I made Wood Fired Teapot on the potter’s wheel from stoneware clay. First, I throw the body and the lid. I create a gallery in the neck of the teapot to seat the lid. When the two parts are ready, I trim a slight foot and round out the lid. Next, I make a spout on the potter’s wheel. And when the spout is slightly stiff, I cut and fit it to the pot. Then I pierce holes where the spout will go to create a screen for loose leaf teas and attach the spout. Once the spout is attached, smoothed, and pitched properly, I pull the handle from a lug of clay. I pull my handles directly from the pot, which gives it a natural shape and connection to the teapot. Lastly, I twist a knotted finial for the lid. And voila a teapot is born.
The result is a balanced sum of the parts.
After the teapot is fired to bisque, I glazed the teapot in Malcolm’s Shino, which I make. And I like to pour and layer when glazing with shinos. Thinner swatches pull to a reddish brown. And thicker areas result in a caramel brown or even cream color. Often a shino glaze will pull or crawl where thick; and I happen to like these areas because they add texture and interest. The overall effect gives the surface depth. For the final touch, I brush a black slip around the rim which sets off the Shino.

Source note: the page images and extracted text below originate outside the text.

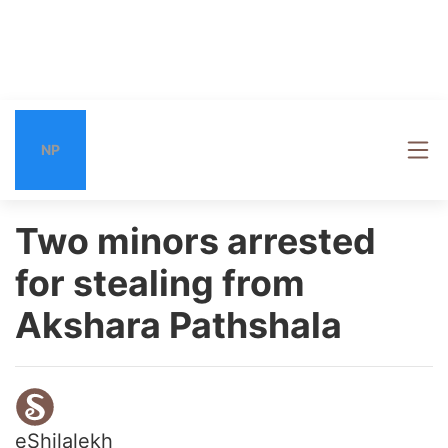
NP
Two minors arrested
for stealing from
Akshara Pathshala
eShilalekh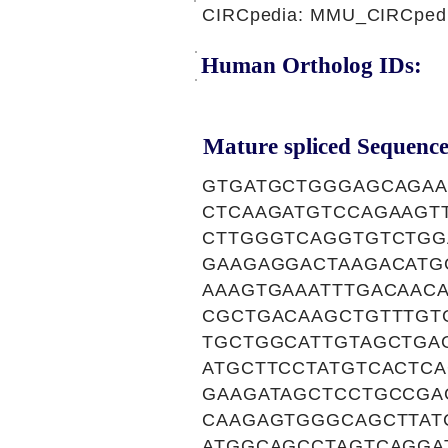
CIRCpedia: MMU_CIRCpedia
Human Ortholog IDs:
Mature spliced Sequence
GTGATGCTGGGAGCAGAA
CTCAAGATGTCCAGAAGT
CTTGGGTCAGGTGTCTGG
GAAGAGGACTAAGACATG
AAAGTGAAATTTGACAAC
CGCTGACAAGCTGTTTGT
TGCTGGCATTGTAGCTGA
ATGCTTCCTATGTCACTC
GAAGATAGCTCCTGCCGA
CAAGAGTGGGCAGCTTAT
ATGGCAGCCTAGTCAGGA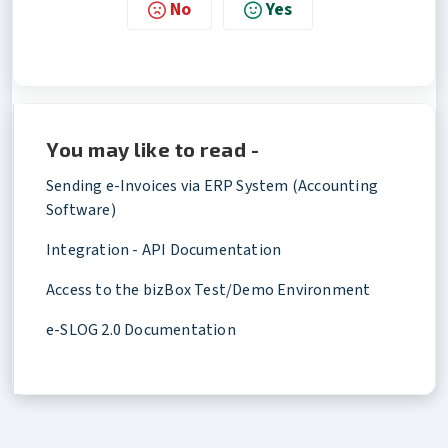
No
Yes
You may like to read -
Sending e-Invoices via ERP System (Accounting
Software)
Integration - API Documentation
Access to the bizBox Test/Demo Environment
e-SLOG 2.0 Documentation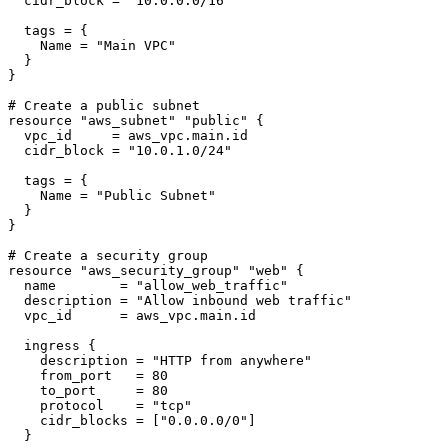
  cidr_block = "10.0.0.0/16"

  tags = {

    Name = "Main VPC"

  }

}

# Create a public subnet

resource "aws_subnet" "public" {

  vpc_id     = aws_vpc.main.id

  cidr_block = "10.0.1.0/24"

  tags = {

    Name = "Public Subnet"

  }

}

# Create a security group

resource "aws_security_group" "web" {

  name        = "allow_web_traffic"

  description = "Allow inbound web traffic"

  vpc_id      = aws_vpc.main.id

  ingress {

    description = "HTTP from anywhere"

    from_port   = 80

    to_port     = 80

    protocol    = "tcp"

    cidr_blocks = ["0.0.0.0/0"]

  }
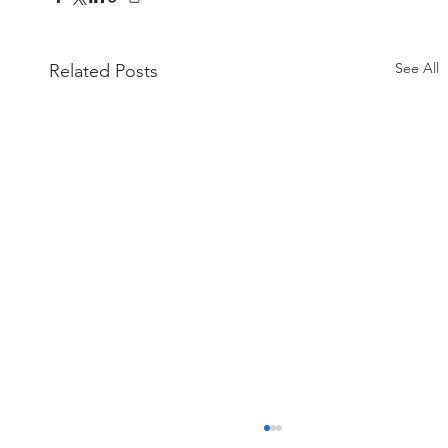
See All
Related Posts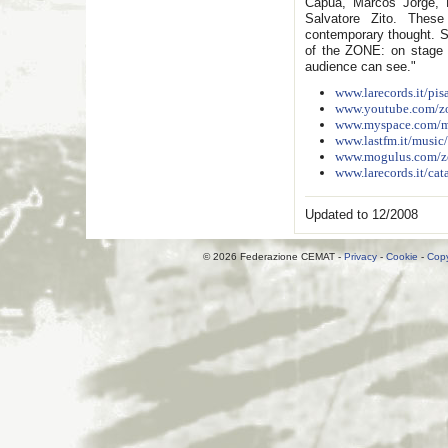
Capua, Marcos Jorge, M
Salvatore Zito. These
contemporary thought. Sc
of the ZONE: on stage 
audience can see."
www.larecords.it/pisa
www.youtube.com/
www.myspace.com/ma
www.lastfm.it/music
www.mogulus.com/
www.larecords.it/cat
Updated to 12/2008
© 2026 Federazione CEMAT -
Privacy
-
Cookie
-
Copy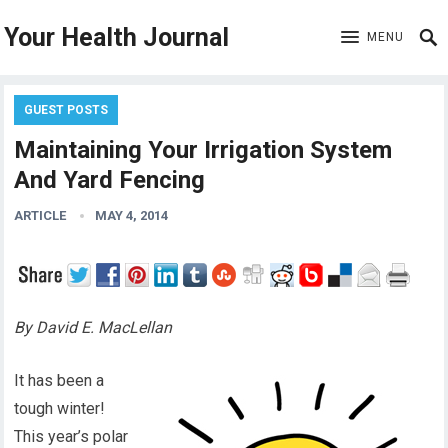
Your Health Journal
MENU
GUEST POSTS
Maintaining Your Irrigation System
And Yard Fencing
ARTICLE
MAY 4, 2014
By David E. MacLellan
It has been a
tough winter!
This year’s polar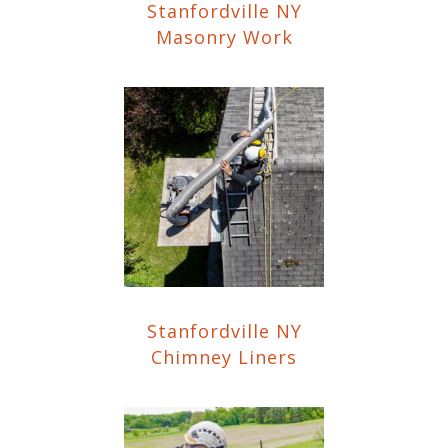
Stanfordville NY
Masonry Work
Stanfordville NY
Chimney Liners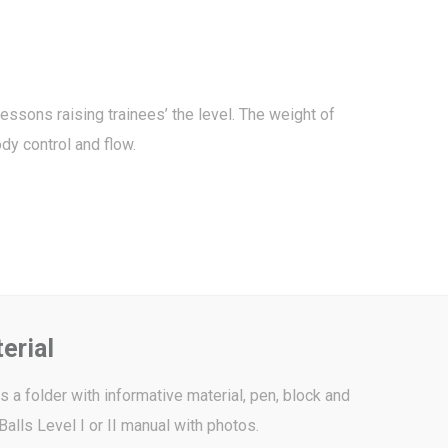
essons raising trainees’ the level. The weight of
dy control and flow.
erial
 a folder with informative material, pen, block and
Balls Level I or II manual with photos.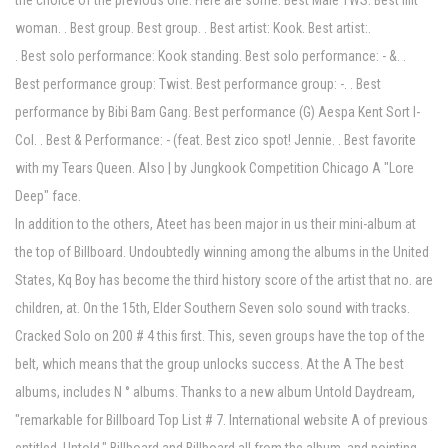
the choice of the previous one. Here are some. Best Male TWS. Best Illit
woman. . Best group. Best group. . Best artist: Kook. Best artist:.
. Best solo performance: Kook standing. Best solo performance: - &. .
Best performance group: Twist. Best performance group: -. . Best
performance by Bibi Bam Gang. Best performance (G) Aespa Kent Sort I-
Col. . Best & Performance: - (feat. Best zico spot! Jennie. . Best favorite
with my Tears Queen. Also | by Jungkook Competition Chicago A "Lore
Deep" face.
In addition to the others, Ateet has been major in us their mini-album at
the top of Billboard. Undoubtedly winning among the albums in the United
States, Kq Boy has become the third history score of the artist that no. are
children, at. On the 15th, Elder Southern Seven solo sound with tracks.
Cracked Solo on 200 # 4 this first. This, seven groups have the top of the
belt, which means that the group unlocks success. At the A The best
albums, includes N ° albums. Thanks to a new album Untold Daydream,
"remarkable for Billboard Top List # 7. International website A of previous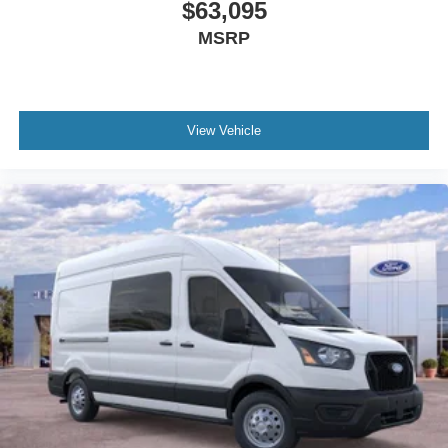
$63,095
MSRP
View Vehicle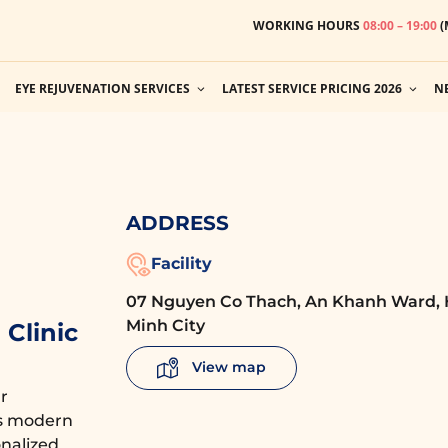
WORKING HOURS
08:00 – 19:00
(
EYE REJUVENATION SERVICES
LATEST SERVICE PRICING 2026
N
ADDRESS
Facility
07 Nguyen Co Thach, An Khanh Ward, 
Minh City
Clinic
View map
r
es modern
nalized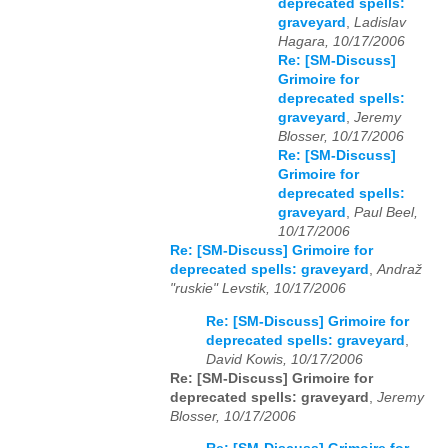
deprecated spells:
graveyard
,
Ladislav
Hagara, 10/17/2006
Re: [SM-Discuss]
Grimoire for
deprecated spells:
graveyard
,
Jeremy
Blosser, 10/17/2006
Re: [SM-Discuss]
Grimoire for
deprecated spells:
graveyard
,
Paul Beel,
10/17/2006
Re: [SM-Discuss] Grimoire for
deprecated spells: graveyard
,
Andraž
"ruskie" Levstik, 10/17/2006
Re: [SM-Discuss] Grimoire for
deprecated spells: graveyard
,
David Kowis, 10/17/2006
Re: [SM-Discuss] Grimoire for
deprecated spells: graveyard
,
Jeremy
Blosser, 10/17/2006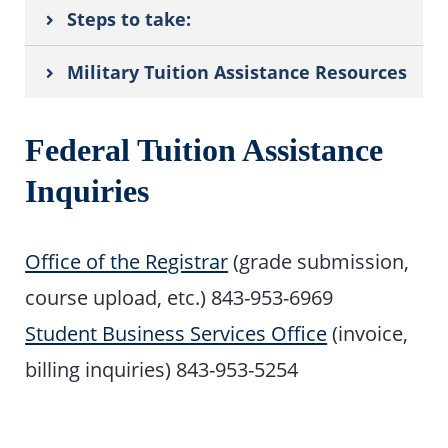
Steps to take:
Military Tuition Assistance Resources
Federal Tuition Assistance
Inquiries
Office of the Registrar
(grade submission,
course upload, etc.) 843-953-6969
Student Business Services Office
(invoice,
billing inquiries) 843-953-5254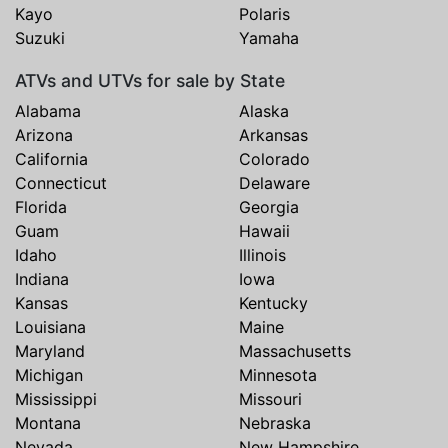
Kayo
Polaris
Suzuki
Yamaha
ATVs and UTVs for sale by State
Alabama
Alaska
Arizona
Arkansas
California
Colorado
Connecticut
Delaware
Florida
Georgia
Guam
Hawaii
Idaho
Illinois
Indiana
Iowa
Kansas
Kentucky
Louisiana
Maine
Maryland
Massachusetts
Michigan
Minnesota
Mississippi
Missouri
Montana
Nebraska
Nevada
New Hampshire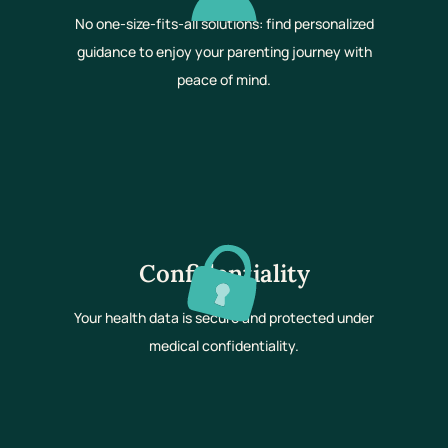
No one-size-fits-all solutions: find personalized
guidance to enjoy your parenting journey with
peace of mind.
Confidentiality
Your health data is secure and protected under
medical confidentiality.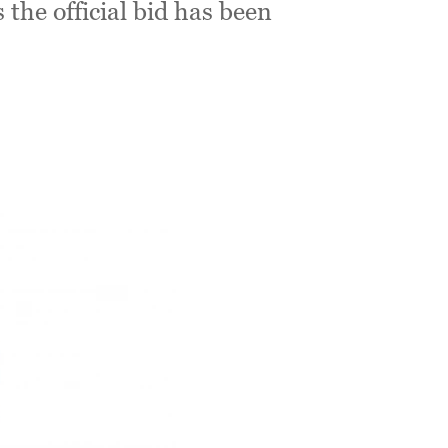
s the official bid has been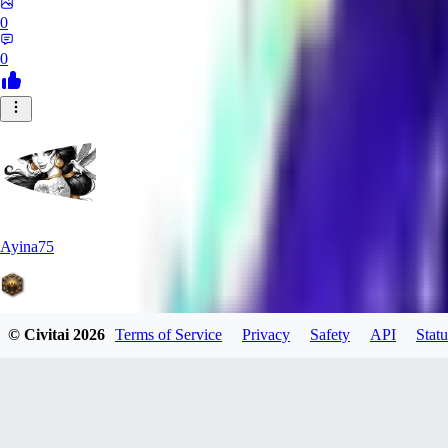
0
0
Ayina75
© Civitai
2026
Terms of Service
Privacy
Safety
API
Statu
0
0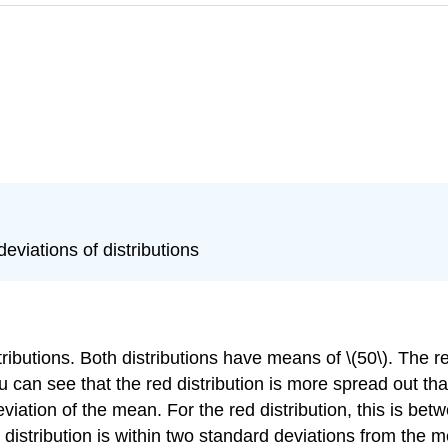
eviations of distributions
utions. Both distributions have means of \(50\). The red 
ou can see that the red distribution is more spread out tha
iation of the mean. For the red distribution, this is betwee
distribution is within two standard deviations from the me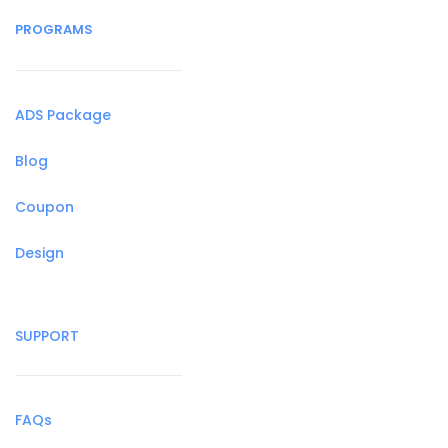
PROGRAMS
ADS Package
Blog
Coupon
Design
SUPPORT
FAQs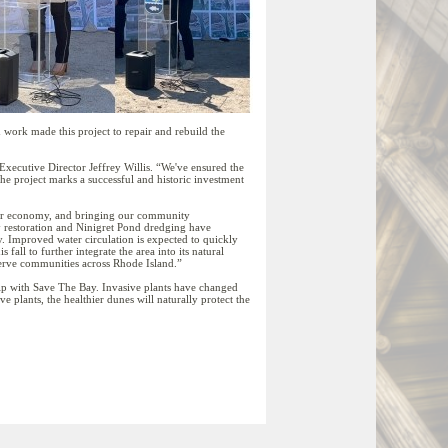
work made this project to repair and rebuild the
xecutive Director Jeffrey Willis. “We've ensured the
e project marks a successful and historic investment
g our economy, and bringing our community
y restoration and Ninigret Pond dredging have
ty. Improved water circulation is expected to quickly
fall to further integrate the area into its natural
serve communities across Rhode Island.”
p with Save The Bay. Invasive plants have changed
 plants, the healthier dunes will naturally protect the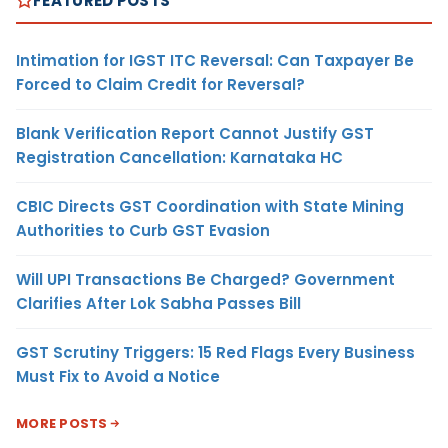
FEATURED POSTS
Intimation for IGST ITC Reversal: Can Taxpayer Be
Forced to Claim Credit for Reversal?
Blank Verification Report Cannot Justify GST
Registration Cancellation: Karnataka HC
CBIC Directs GST Coordination with State Mining
Authorities to Curb GST Evasion
Will UPI Transactions Be Charged? Government
Clarifies After Lok Sabha Passes Bill
GST Scrutiny Triggers: 15 Red Flags Every Business
Must Fix to Avoid a Notice
MORE POSTS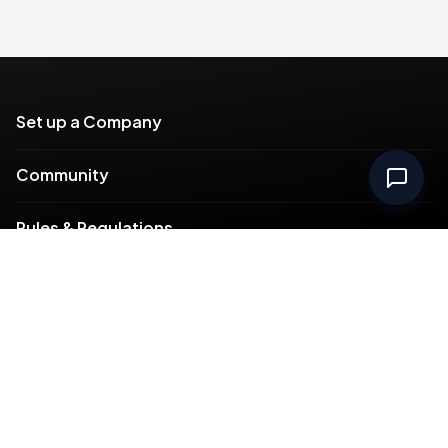
Set up a Company
Community
Rules & Regulations
Meydan Plus
Channel Partners
Compliance
Intellectual Property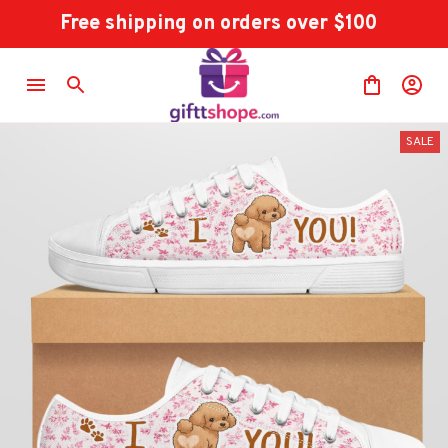
Free shipping on orders over $100
SALE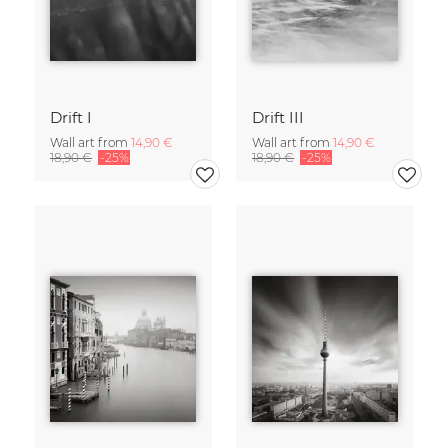
Drift I
Drift III
Wall art from
14,90 €
Wall art from
14,90 €
18,90 €
-25%
18,90 €
-25%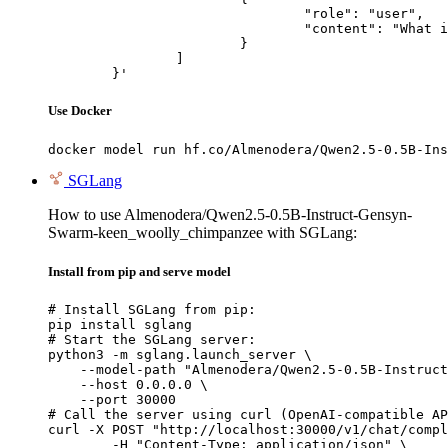
				"role": "user",

				"content": "What is the capital of France?"

			}

		]

	}'
Use Docker
docker model run hf.co/Almenodera/Qwen2.5-0.5B-Ins
SGLang
How to use Almenodera/Qwen2.5-0.5B-Instruct-Gensyn-
Swarm-keen_woolly_chimpanzee with SGLang:
Install from pip and serve model
# Install SGLang from pip:

pip install sglang

# Start the SGLang server:

python3 -m sglang.launch_server \

    --model-path "Almenodera/Qwen2.5-0.5B-Instruct
    --host 0.0.0.0 \

    --port 30000

# Call the server using curl (OpenAI-compatible AP
curl -X POST "http://localhost:30000/v1/chat/compl
	-H "Content-Type: application/json" \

Wood Fired Shino Teapot fired for 32 hours in a wood burning kiln to 2400 degrees F. It has a neutral matte surface with hints of peach, red brown, and yellow ash.
Steep and serve your favorite tea, loose leaf or bagged. The spout has a built in “screen”. Serve sake if you like. The teapot pours smoothly.
Display on a shelf when not using the teapot.
Makes a great wedding, anniversary, housewarming, birthday, or anytime gift. Feast your eyes on the various passages that create a fascinating surface of this full form.